Oracles are things that can tell us whether or not a result is correct.
For some tests, an oracle is as simple as comparing a couple strings or numbers. Other tests have many acceptable results and it’s harder to know what’s right. I refer to oracles that have to account for many possible results as combinatorial oracles.
Here are some examples where multiple results are acceptable:
- Generating Text: On Unix-based systems, the line separator is \n; on Windows, it’s \r\n.
- Generating HTML: There are plenty of opportunities:
- Case distinctions matter in some places but not others.
- Spaces matter in some places but not others.
- Quotation marks can be omitted in some cases.
- The order of attributes is not significant.
- Sorting: If only part of a record is used as a key, then two valid sorts may result in different orders.
- Randomness: When part of a computation is based on randomness, the exact output may not be known.
- Threading: Threading can result in computations having different (valid) results.
- Numerical Accuracy: With floating-point numbers, different approximations may be acceptable, and we may allow a range of answers. Some of this is from the inherent loss of accuracy ( (1.0/10.0)*10.0 != 10.0); some is from unexpected rules of arithmetic (sometimes
(a+b)+c != a+(b+c)).
- Undefined Behaviors: In some languages or libraries, behavior is non-deterministic. For example, hash codes may vary from run to run; enumerators may promise to deliver items exactly once but not in any deterministic order.
- Combinatorial Results: The software may be computing a list of all variants, with no defined order. Or, you may want one of a number of possibilities, and not care which one.
To summarize, simple oracles suffice as long as you’re producing, a single, well-defined, deterministic result, via code that makes no use of floating point, hashing, undefined behavior, randomness, or enumerations.
Simple oracles compare against a single result.
Atomic values such as boolean, integer, or character (in many languages) can be compared directly:
In many languages, strings are treated almost as simply:
assertEquals("expected string", actualString)
(In other languages, strings are tested with compound equality, up next.)
Some values aren’t atomic, but rather are structured out of other values. Three common examples are arrays, records, and objects.
For arrays, we want to know that the arrays have the same length, and that the same values are at the same location.
structs) may be considered equal if they have the same fields, and each corresponding field value is equal. (Some languages might require that they have the same type; others use “duck typing”.)
Objects are similar to records as far as their values, but their type may be involved when testing equality.
Equality can have special meaning with fields or objects, where only a subset of fields may be of interest. For example, a field might be used as a cache for other values, and we care that those other values are equal regardless of the state of the cache.
Furthermore, there are different types of equality. In structural equality, objects are equal if they have the same values inside. In referential equality, objects are considered equal only if they point to the same object.
With objects, it’s common to define an equality test on the object, so it can apply the proper rules.
When multiple answers are acceptable, there is no single best way but rather a toolbox from which to draw.
Oracles that Ignore Problems
The first strategy, if you want to call it that, is the easiest: don’t worry about it, and hope it doesn’t become an issue. (I call it an Ostrich strategy because of the myth that the ostrich hides its head in the sand.) Sometimes this approach is applied accidentally, sometimes it’s applied intentionally.
This strategy can certainly cause pain.

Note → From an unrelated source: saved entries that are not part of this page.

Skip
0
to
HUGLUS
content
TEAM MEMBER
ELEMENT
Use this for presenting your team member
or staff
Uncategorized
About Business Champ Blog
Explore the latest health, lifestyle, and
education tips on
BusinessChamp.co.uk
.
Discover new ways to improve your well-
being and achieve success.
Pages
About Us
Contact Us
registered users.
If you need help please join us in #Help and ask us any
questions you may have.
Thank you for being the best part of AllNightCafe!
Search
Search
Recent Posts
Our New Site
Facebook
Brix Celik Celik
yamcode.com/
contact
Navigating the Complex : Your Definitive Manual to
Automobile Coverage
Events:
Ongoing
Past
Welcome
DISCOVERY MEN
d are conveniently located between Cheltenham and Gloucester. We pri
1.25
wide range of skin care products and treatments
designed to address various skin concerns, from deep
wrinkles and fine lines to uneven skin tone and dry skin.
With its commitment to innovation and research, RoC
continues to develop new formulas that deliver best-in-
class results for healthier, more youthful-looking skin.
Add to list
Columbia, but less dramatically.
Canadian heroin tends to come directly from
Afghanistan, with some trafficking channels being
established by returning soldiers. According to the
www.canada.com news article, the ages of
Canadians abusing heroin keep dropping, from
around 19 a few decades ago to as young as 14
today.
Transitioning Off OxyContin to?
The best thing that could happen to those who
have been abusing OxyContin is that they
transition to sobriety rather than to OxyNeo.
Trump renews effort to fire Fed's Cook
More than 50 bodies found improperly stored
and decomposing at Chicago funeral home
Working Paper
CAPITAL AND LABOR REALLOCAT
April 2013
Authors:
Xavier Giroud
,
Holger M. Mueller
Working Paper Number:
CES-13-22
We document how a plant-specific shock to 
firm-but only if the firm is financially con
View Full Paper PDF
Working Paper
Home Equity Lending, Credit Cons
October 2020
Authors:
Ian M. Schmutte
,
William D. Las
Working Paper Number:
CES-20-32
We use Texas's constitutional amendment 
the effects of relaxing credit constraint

Have you ever heard (or said!), “Works on my box”?
But the ostrich approach can be a useful way to go from “works nowhere” to “works somewhere” even if it can’t quite reach “works everywhere.”
Oracles that Limit Solutions
One approach is to find ways to limit what is acceptable.

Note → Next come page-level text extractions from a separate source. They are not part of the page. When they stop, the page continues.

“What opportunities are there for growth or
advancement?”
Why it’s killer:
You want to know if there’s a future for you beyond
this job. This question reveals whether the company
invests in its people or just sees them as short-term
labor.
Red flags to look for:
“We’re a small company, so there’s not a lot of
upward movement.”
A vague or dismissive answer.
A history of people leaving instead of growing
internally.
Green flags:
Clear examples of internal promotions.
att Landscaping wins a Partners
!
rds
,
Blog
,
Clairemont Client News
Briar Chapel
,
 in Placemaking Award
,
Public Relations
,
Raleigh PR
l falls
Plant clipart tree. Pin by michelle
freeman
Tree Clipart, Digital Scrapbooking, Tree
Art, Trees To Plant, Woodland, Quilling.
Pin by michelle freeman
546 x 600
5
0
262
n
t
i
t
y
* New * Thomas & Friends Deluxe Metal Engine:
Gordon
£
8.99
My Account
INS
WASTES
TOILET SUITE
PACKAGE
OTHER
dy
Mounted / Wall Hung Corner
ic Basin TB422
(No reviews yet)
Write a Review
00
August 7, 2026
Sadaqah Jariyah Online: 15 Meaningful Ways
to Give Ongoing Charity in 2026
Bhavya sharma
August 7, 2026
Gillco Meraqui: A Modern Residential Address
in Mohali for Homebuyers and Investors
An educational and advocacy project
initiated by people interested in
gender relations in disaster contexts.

You may be able to impose additional restrictions on what solutions are acceptable.
For example, a document format such as HTML allows mixed-case tag names. You could add a constraint to your solution, deciding that only lowercase tag names will be acceptable to you, and test accordingly.
This is not a perfect approach. Suppose you have a third-party HTML library that would otherwise meet your needs, but it doesn’t meet the lowercase constraint. You could use it anyway and transform its output (extra work), or build or find something else that meets the constraint (at extra development work or cost), or remove the constraint (causing extra work on the testing side).
A prime example of this is using a random number generator. Your app may normally use a system-generated seed (based on the clock or another random or pseudo-random source). However, you may be able to force your own seed instead for testing purposes, and get consistent results you can test with. (This approach is not very helpful for Test-Driven Development, but does allow testing afterwards.)
Alternatively, you could replace the random number with your own source of numbers, to force particular situations. (This is more useful for TDD.)
None of these are a full guarantee, as the random number generator might not be the only cause of combinatorial results.
Oracles that Account for Possibilities
One way to handle multiple solutions is to deal with them.
If the set of possibilities is small, you can structure your test to explicitly try the valid possibilities.
For example, instead of checking:
which presumes an order, you could test:
"a b".equals(result) || "b a".equals(result)
or, said another way:
result in ["a b", "b a"]
This becomes tedious for two or three possibilities, and unbearable for more.
If a set of values in a range are all acceptable, we can explicitly test the range.
While ranges are occasionally useful for things like integers or characters, they are most common for floating-point numbers:
FUZZ = 0.00005 ... assertEquals(0.10, 1.0/10.0, FUZZ)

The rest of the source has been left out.